§ **WHAT YOU SHOULD DO**
Every line holding the string "طراحی" should be copied out of the listing.

§ **DATA TO EXAMINE**
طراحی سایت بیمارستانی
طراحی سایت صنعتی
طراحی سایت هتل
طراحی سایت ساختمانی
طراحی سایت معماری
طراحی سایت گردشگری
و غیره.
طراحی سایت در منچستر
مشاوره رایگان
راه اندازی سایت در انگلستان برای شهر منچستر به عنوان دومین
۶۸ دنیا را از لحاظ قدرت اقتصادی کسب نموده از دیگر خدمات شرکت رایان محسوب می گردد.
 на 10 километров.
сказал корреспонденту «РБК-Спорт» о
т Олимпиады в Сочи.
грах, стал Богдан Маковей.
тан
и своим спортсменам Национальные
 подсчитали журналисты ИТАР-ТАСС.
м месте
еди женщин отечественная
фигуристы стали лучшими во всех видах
==
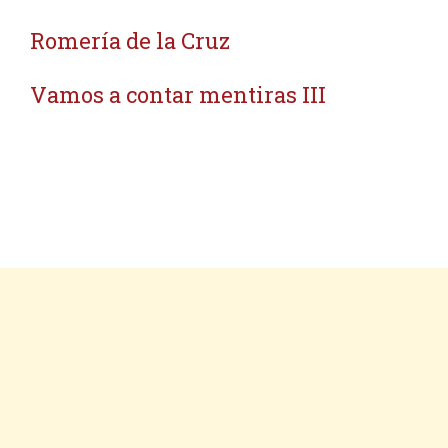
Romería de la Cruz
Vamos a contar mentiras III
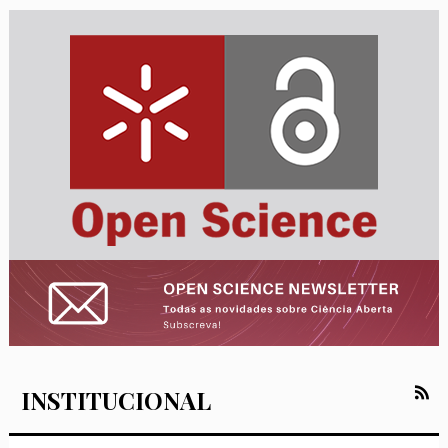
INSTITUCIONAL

§ **OUTPUT**
طراحی سایت بیمارستانی
طراحی سایت صنعتی
طراحی سایت هتل
طراحی سایت ساختمانی
طراحی سایت معماری
طراحی سایت گردشگری
طراحی سایت در منچستر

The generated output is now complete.